Señaló que, de mantenerse las tendencias actuales, las importaciones podrían aumentar aún más, mientras la superficie sembrada disminuiría por falta de rentabilidad.
“El campo no está fallando, está dejando de ser prioridad”, afirmó, al criticar la desaparición de programas productivos, la falta de financiamiento, seguros y esquemas de comercialización.
Durante el foro también se expuso que los costos de producción han aumentado de manera significativa por el encarecimiento de fertilizantes, diésel e insumos, mientras que los precios internacionales del maíz se mantienen bajos, generando una ecuación desfavorable para los productores.
Además, se advirtió sobre el impacto del cambio climático, la reducción de agua disponible, la volatilidad del mercado internacional y la presión de importaciones, factores que incrementan la incertidumbre en el campo.
Productores participantes denunciaron el abandono institucional, la falta de apoyos y la desaparición de programas clave, lo que ha provocado que cada vez menos jóvenes quieran dedicarse a la actividad agrícola.

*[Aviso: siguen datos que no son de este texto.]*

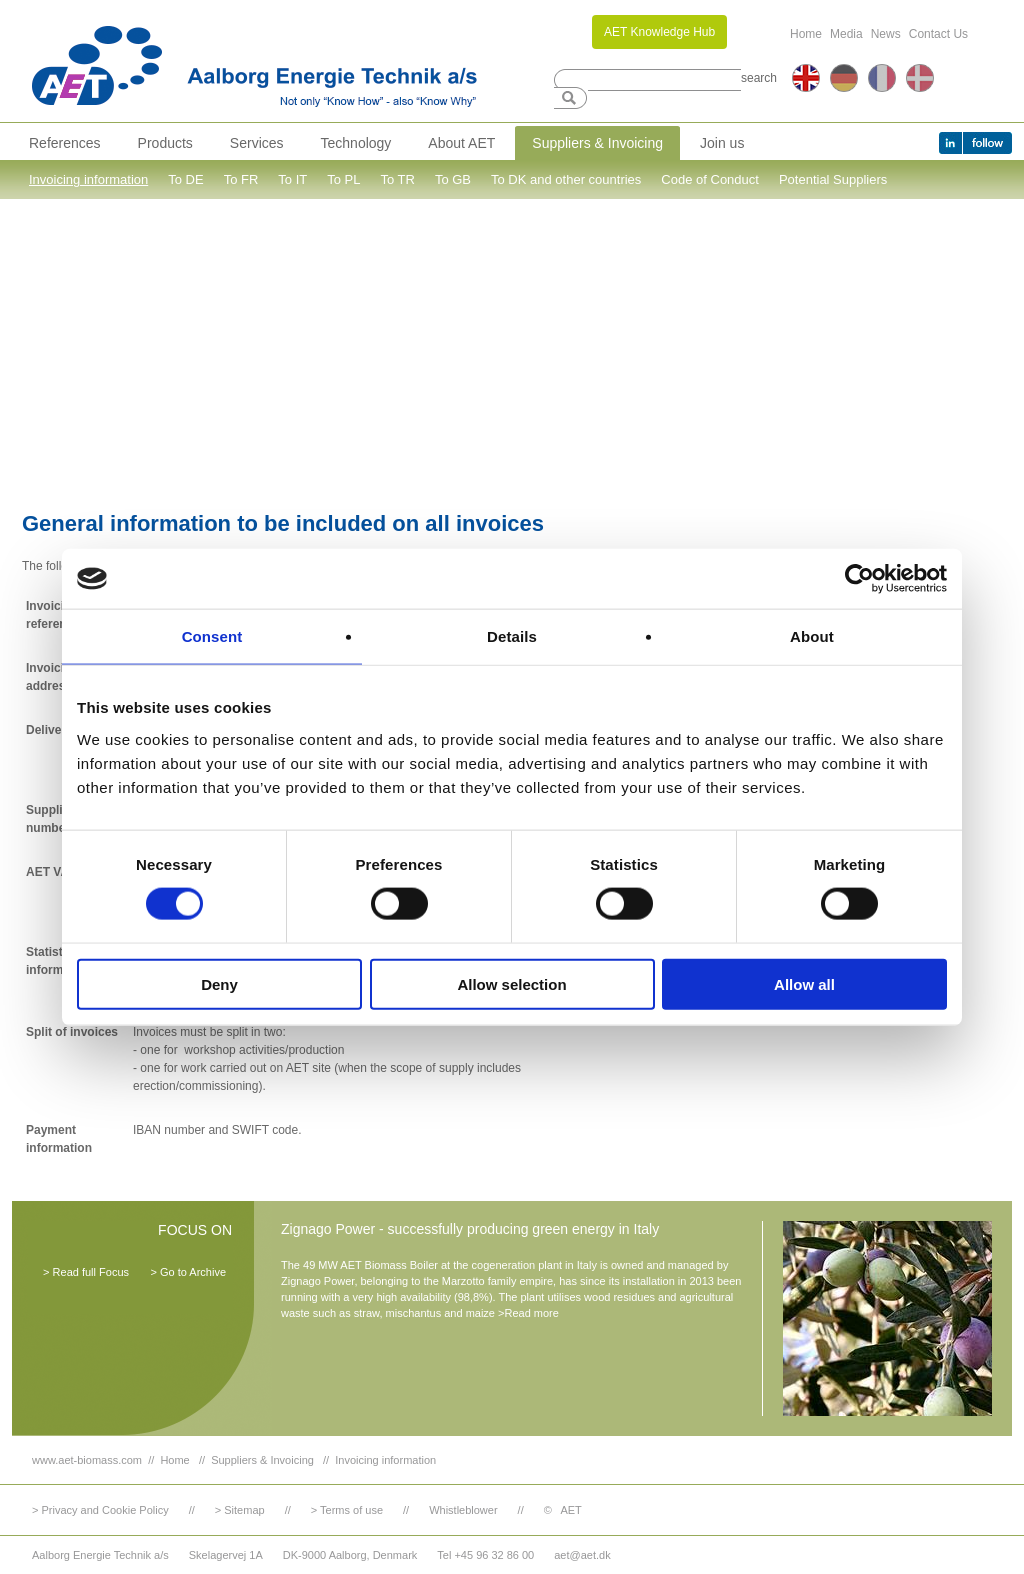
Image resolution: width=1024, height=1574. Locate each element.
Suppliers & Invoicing (597, 143)
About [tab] (812, 636)
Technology (356, 143)
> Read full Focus (86, 1272)
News (886, 34)
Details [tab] (512, 636)
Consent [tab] (212, 636)
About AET (461, 143)
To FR (241, 179)
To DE (185, 179)
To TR (397, 179)
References (65, 143)
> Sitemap (240, 1510)
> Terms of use (347, 1510)
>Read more (528, 1313)
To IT (292, 179)
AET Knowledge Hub (659, 32)
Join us (722, 143)
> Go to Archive (188, 1272)
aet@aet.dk (582, 1555)
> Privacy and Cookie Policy (100, 1510)
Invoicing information (88, 179)
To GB (453, 179)
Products (165, 143)
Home (806, 34)
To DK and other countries (566, 179)
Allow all (804, 983)
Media (846, 34)
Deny (219, 983)
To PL (343, 179)
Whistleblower (463, 1510)
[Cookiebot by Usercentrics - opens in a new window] (859, 579)
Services (257, 143)
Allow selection (511, 983)
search (759, 78)
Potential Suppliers (833, 179)
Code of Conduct (710, 179)
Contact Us (938, 34)
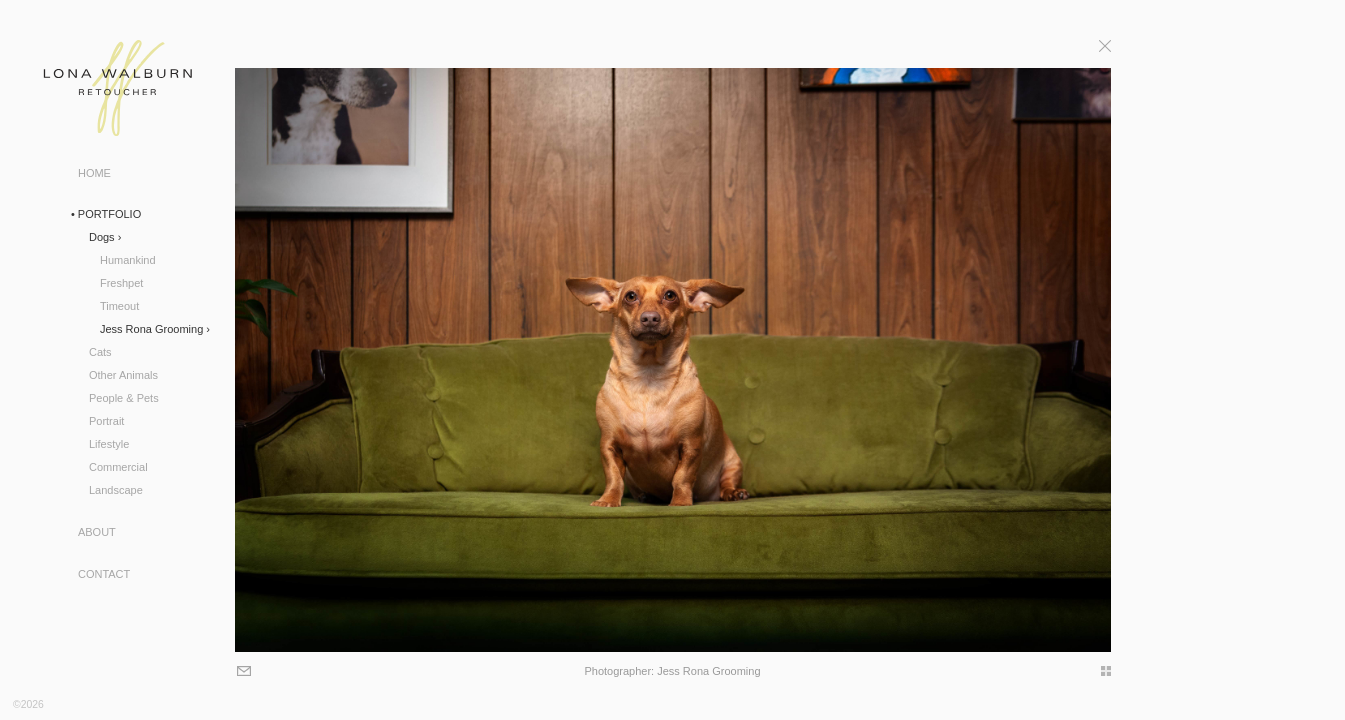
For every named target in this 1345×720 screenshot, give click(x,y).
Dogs (102, 237)
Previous (190, 355)
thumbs (1099, 671)
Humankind (128, 260)
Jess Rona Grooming (151, 329)
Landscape (116, 490)
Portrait (106, 421)
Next (1155, 355)
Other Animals (123, 375)
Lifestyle (109, 444)
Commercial (118, 467)
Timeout (119, 306)
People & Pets (124, 398)
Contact (104, 574)
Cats (100, 352)
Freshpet (121, 283)
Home (94, 173)
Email (241, 672)
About (97, 532)
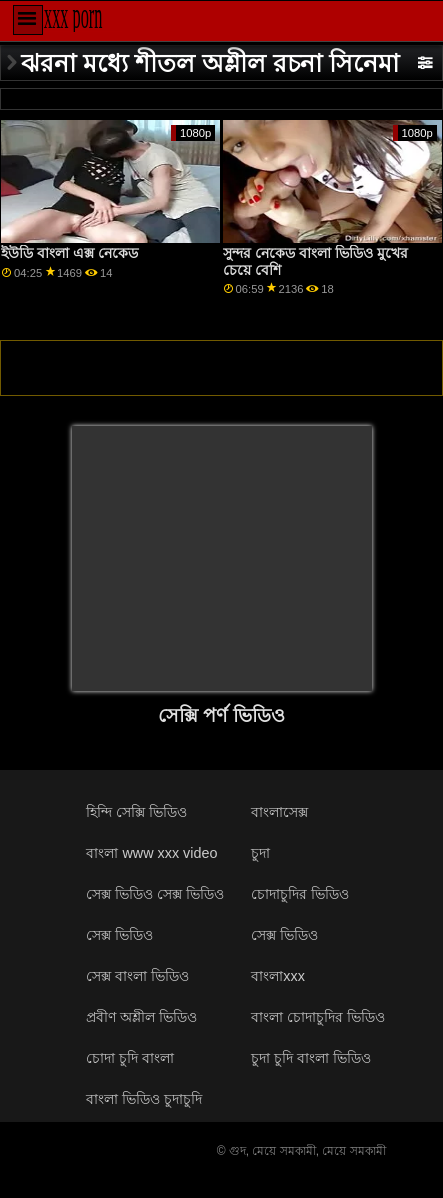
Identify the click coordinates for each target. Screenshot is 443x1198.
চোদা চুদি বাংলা (130, 1058)
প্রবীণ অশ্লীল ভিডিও (141, 1017)
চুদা (260, 853)
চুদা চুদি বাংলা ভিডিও (311, 1058)
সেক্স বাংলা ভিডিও (137, 976)
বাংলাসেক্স (279, 812)
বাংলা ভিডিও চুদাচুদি (144, 1099)
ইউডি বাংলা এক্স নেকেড (69, 253)
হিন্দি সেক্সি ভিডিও (136, 812)
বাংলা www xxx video (151, 853)
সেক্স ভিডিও (284, 935)
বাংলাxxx (278, 976)
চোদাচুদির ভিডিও (300, 894)
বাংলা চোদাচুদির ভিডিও (318, 1017)
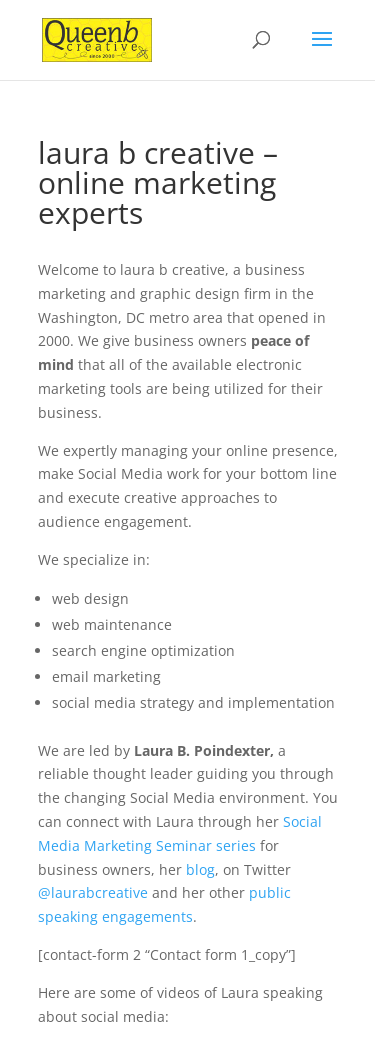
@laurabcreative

También se planteó la urgencia de recuperar mecanismos de diálogo como el Consejo Mexicano de Desarrollo Rural y fortalecer la investigación, el extensionismo y la transferencia de tecnología hacia el campo.
En el foro se presentaron proyectos de alto rendimiento en estados como Sinaloa, donde investigadores y productores trabajan en esquemas que buscan aumentar la productividad y reducir el consumo de agua mediante riego tecnificado.
Los participantes coincidieron en que el reto no es solo producir más, sino integrar toda la cadena, desde el campo hasta el mercado, para garantizar ingresos dignos a los agricultores.
El mensaje final fue claro: México no enfrenta una crisis de capacidad productiva, sino una crisis de política pública y de mercado, y si no se corrige el rumbo, el país seguirá dependiendo del extranjero para alimentar a su población.